ZIL block size selection policy

ZIL block size selection policy

As I mentioned in my previous blog entry, the ZIL (ZFS Intent Log) operates with block sizes between ZIL_MIN_BLKSZ(4K) and ZIL_MAX_BLKSZ(128k).  Let us take a closer look at this.

The ZIL has to allocate a new zil block before it commits the current zil block.  This is because the zil block being committed has to have a link to the next zil block. If you do not preallocate, you will have to update the next pointer in the previous block whenever you write a new zil block. This means that you will have read in the previous block, update the next pointer, and rewrite it out. Obviously this is quite expensive (and quite complicated).

The current block selection strategy is to chose either the sum of all outstanding ZIL blocks or if no outstanding zil blocks are present, the size of the last zil block that was committed. If the size of the outstanding zil blocks is greater than 128k, it is rounded up to 128k.

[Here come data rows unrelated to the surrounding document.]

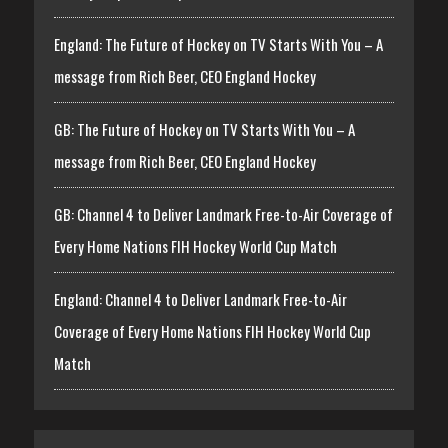
England: The Future of Hockey on TV Starts With You – A
message from Rich Beer, CEO England Hockey
GB: The Future of Hockey on TV Starts With You – A
message from Rich Beer, CEO England Hockey
GB: Channel 4 to Deliver Landmark Free-to-Air Coverage of
Every Home Nations FIH Hockey World Cup Match
England: Channel 4 to Deliver Landmark Free-to-Air
Coverage of Every Home Nations FIH Hockey World Cup
Match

The above strategy works in most cases, but behaves badly for certain edge cases.

Let us examine the zil block size for the set of actions described below
(dtrace -n ::zil_lwb_commit:entry'{@[1]=quantize((lwb_t\*)args[2]->lwb_sz);}')

  1. Bunch of 2k O_DYNC writes -- zil block size: 4k (ZIL_MIN_BLKSZ)
  2. Bunch of 128bytes O_DSYNC writes -- zil block size was 4k (ZIL_MIN_BLKSZ)
  3. Bunch of non-O_DSYNC writes ... No zil blocks written
  4. Bunch of 128 byte O_DSYNC writes -- zil block size was 64k !!
oops! Why did the zil block size suddenly jump up to 64k above?

When the first O_DSYNC write was initiated in (4), the zil coalesced all outstanding log operations into a big block (in my case a 128k block and a 64k block) and then did a zil_commit. The next O_DSYNC write then chose 64k as the zil block size as that was the size of the last zil_commit. The following O_DSYNC writes then continued to use 64K as the zil block size.

Neil Perrin filed CR 6354547: sticky log buf size to fix this issue. His proposed fix is to use the size of the last block as the basis for the size of the new block. This should work optimally for most cases, but there is a possiblity for empty log writes. Need to investigate this issue with "real" workloads.